David Alan Harvey Loft Workshop, entry # 16: Times Square, p5: my search for 15 seconds of fame lead me into glamour photography and then on to the divine

What is this 15 seconds of fame advertised in the background? I was determined to find out.

 

 

This is what it is. People who want to be famous for 15 seconds go somewhere down below this big, ever-changing, electronic billboard, pay a fee, get their picture taken in a patriotic setting and then their image appears right here, on this billboard, for one-quarter of a minute. I never went in to check on the cost - I figured the salesman might be such a persuasive hustler that he might convince me I needed to be famous for 15 seconds, talk me out of my money and I might then have to forgo my evening shiskkabob and pretzel.

Some people standing near me said that it cost $15.00 - one dollar for every second of fame. I can't verify that figure, but, if true, then it is a real bargain for sure.

 

 

 

 

 

 

 

 

 

And what happens when the 15 seconds of fame that you paid so dearly for comes to an end? You get swept right off the electronic billboard, that's what. You get replaced by the real celebrities of Times Square, the electronic billboard glamour girls. They get a lot more than 15 seconds, because everyone is much more interested in looking at them than they are at you, anyway.

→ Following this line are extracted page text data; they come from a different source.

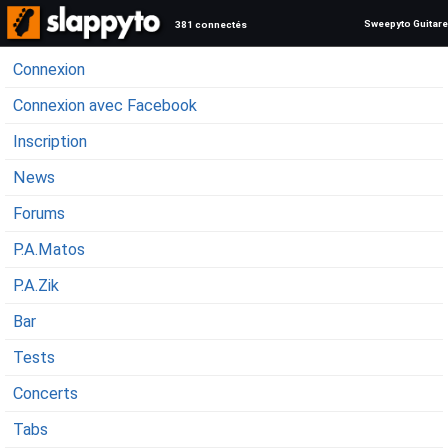
Sweepyto Guitare
381 connectés
Connexion
Connexion avec Facebook
Inscription
News
Forums
P.A.Matos
P.A.Zik
Bar
Tests
Concerts
Tabs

Fortunately, the flag still flies in its place, doing its part to preserve modesty.

 

Oh, oh! The breeze wavers a bit, the flag unfurls the wrong way. Modesty is lost.

Officially, us serious photojournalists and true photographic artists express a certain amount of disdain for glamour photography - it is just too shallow a medium for us. Officially, that's how we feel and we are proud to state it. But unofficially, deep inside, we are all just a bit jealous. How could we not be?

Take me - how many times have I frozen myself half to death, turned my feet into blocks of ice, just to try to get a few decent pictures? I will do it again. I will freeze - to get a picture.

And meanwhile, some effete guy down in New York City is strutting around a warm studio, with all these hot ladies - the hottest in all the world - and he is giving them orders, saying things like, "lay down here, take this off... no put it back on and take this off instead... no... no... that's not what I want... take them both off -- and stretch out just a little more... and turn your left cheek just a tiny bit this way... No! No! No! Not that left cheek! Your other left cheek!"

And someone is paying him really good money to do it.

REAALLLY GOOOOOD money.

So, despite our official disdain toward these photographers, how can we help but be a little jealous?

But suddenly, here on Times Square, I, too, got to become a glamour photographer.

Look... see for yourself:

Glamour photography, shot second-hand by me as I gazed up at the electronic billboards of Time Square.

 

 

I even got to photograph a beautiful lady who rose above the mundane crowd to kiss a red deer on the nose. This wasn't a red-nosed reindeer - this was a red deer, with a black nose.

I had heard of these black-nosed red deer and how rare they are. There are less than 900 of them in all the world. They live on a tiny island in the Great Salt Lake and nowhere else. Trophy hunters pay a million dollars for a permit just to shoot one - one being the full quota for one year. The waiting list for permits is 50 years long. It would be even longer than that if enough wealthy sportsmen believed they would live long enough to use it.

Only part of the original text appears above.